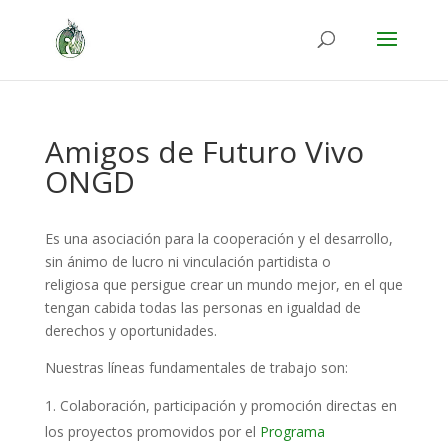
Amigos de Futuro Vivo
ONGD
Es una asociación para la cooperación y el desarrollo,
sin ánimo de lucro ni vinculación partidista o
religiosa que persigue crear un mundo mejor, en el que
tengan cabida todas las personas en igualdad de
derechos y oportunidades.
Nuestras líneas fundamentales de trabajo son:
Colaboración, participación y promoción directas en
los proyectos promovidos por el
Programa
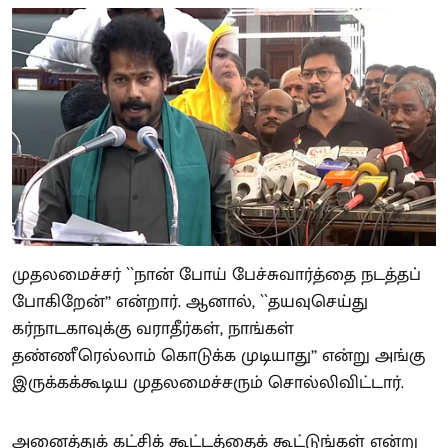
முதலமைச்சர் ``நான் போய் பேச்சுவார்த்தை நடத்தப்
போகிறேன்’’ என்றார். ஆனால், ``தயவுசெய்து
கர்நாடகாவுக்கு வராதீர்கள், நாங்கள்
தண்ணீரெல்லாம் கொடுக்க முடியாது’’ என்று அங்கு
இருக்கக்கூடிய முதலமைச்சரும் சொல்லிவிட்டார்.
அனைத்துக் கட்சிக் கூட்டத்தைக் கூட்டுங்கள் என்று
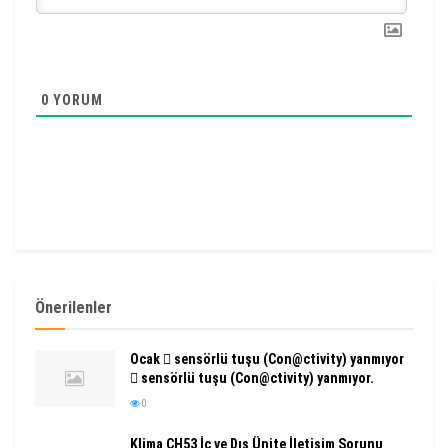
0
YORUM
Önerilenler
Ocak  sensörlü tuşu (Con@ctivity) yanmıyor
 sensörlü tuşu (Con@ctivity) yanmıyor.
0
Klima CH53 İç ve Dış Ünite İletişim Sorunu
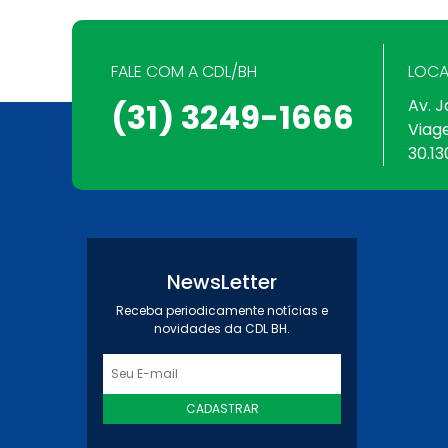
FALE COM A CDL/BH
LOCA
Av. J
(31) 3249-1666
Viag
30.13
NewsLetter
Receba periodicamente notícias e
novidades da CDL BH.
CADASTRAR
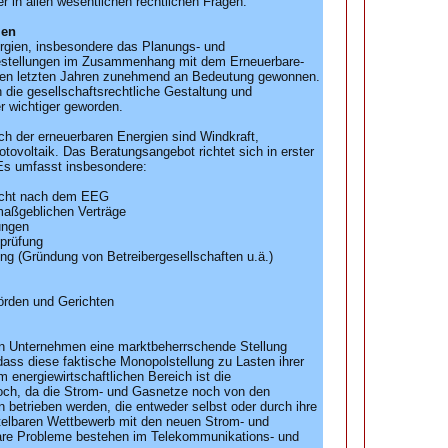
r in allen wesentlichen rechtlichen Fragen.
ien
rgien, insbesondere das Planungs- und
stellungen im Zusammenhang mit dem Erneuerbare-
den letzten Jahren zunehmend an Bedeutung gewonnen.
 die gesellschaftsrechtliche Gestaltung und
r wichtiger geworden.
h der erneuerbaren Energien sind Windkraft,
ovoltaik. Das Beratungsangebot richtet sich in erster
 Es umfasst insbesondere:
echt nach dem EEG
maßgeblichen Verträge
ungen
prüfung
ung (Gründung von Betreibergesellschaften u.ä.)
örden und Gerichten
en Unternehmen eine marktbeherrschende Stellung
dass diese faktische Monopolstellung zu Lasten ihrer
 energiewirtschaftlichen Bereich ist die
ch, da die Strom- und Gasnetze noch von den
etrieben werden, die entweder selbst oder durch ihre
telbaren Wettbewerb mit den neuen Strom- und
are Probleme bestehen im Telekommunikations- und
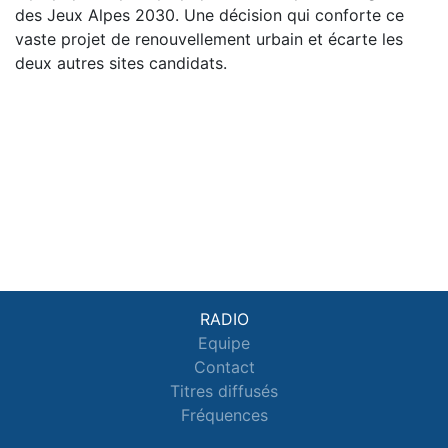
des Jeux Alpes 2030. Une décision qui conforte ce
vaste projet de renouvellement urbain et écarte les
deux autres sites candidats.
RADIO
Equipe
Contact
Titres diffusés
Fréquences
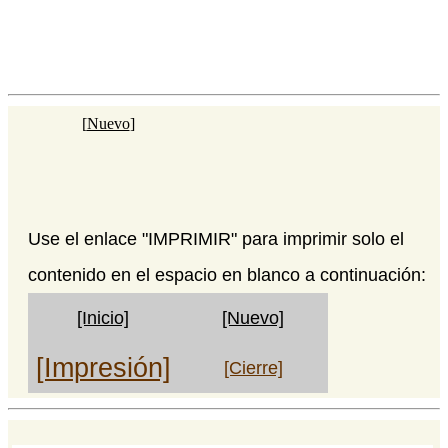
[
Nuevo
]
Use el enlace "IMPRIMIR" para imprimir solo el
contenido en el espacio en blanco a continuación:
[Inicio]
[Nuevo]
[Impresión]
[Cierre]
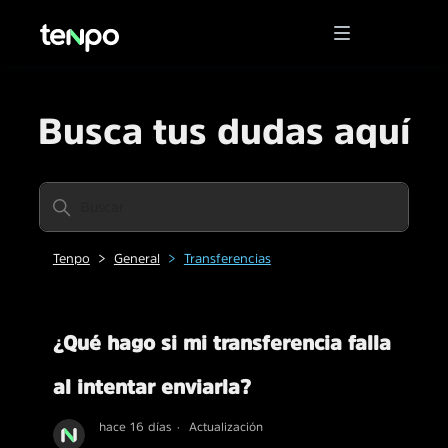
Busca tus dudas aquí
Tenpo
General
Transferencias
¿Qué hago si mi transferencia falla
al intentar enviarla?
hace 16 días
Actualización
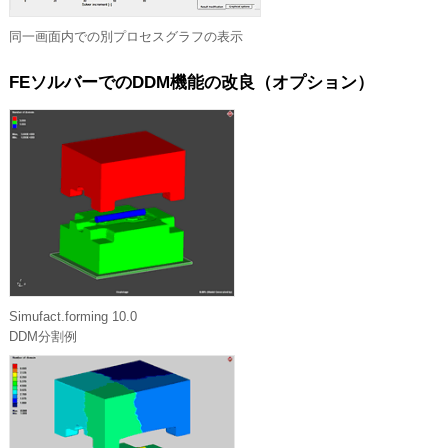
同一画面内での別プロセスグラフの表示
FEソルバーでのDDM機能の改良（オプション）
Simufact.forming 10.0
DDM分割例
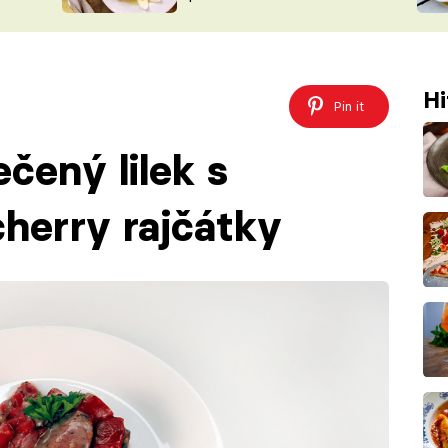
ŠÉFREDAK
VYCHYTÁVKY
SOUTĚŽ FR
NA NÁKUPECH
ČASOPIS
Hi
Pin it
čený lilek s
cherry rajčátky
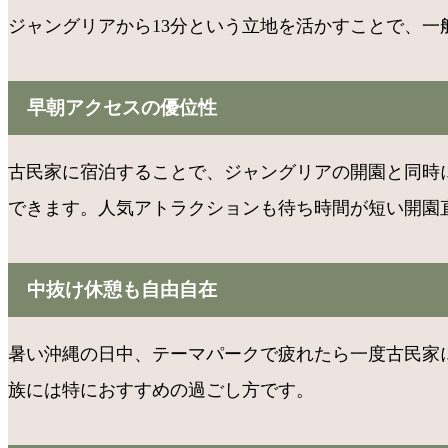
ジャングリアから13分という立地を活かすことで、
早朝アクセスの優位性
古民家に宿泊することで、ジャングリアの開園と同時
できます。人気アトラクションも待ち時間が短い開園
中抜け休憩も自由自在
暑い沖縄の日中、テーマパークで疲れたら一度古民家
族には特におすすめの過ごし方です。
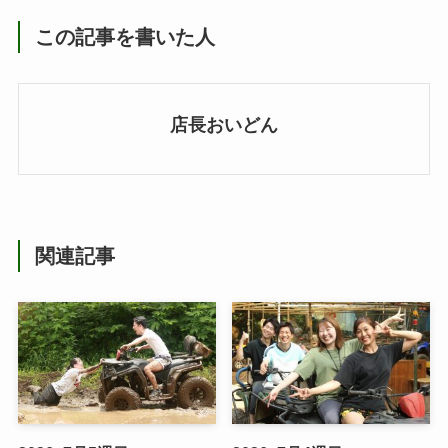
この記事を書いた人
店長おいどん
関連記事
■ ■ ■
Your instructions: If a line in the entries contains the word "insbesondere", copy that line out.

Solution for this problem:
rgien, insbesondere das Planungs- und
 Es umfasst insbesondere:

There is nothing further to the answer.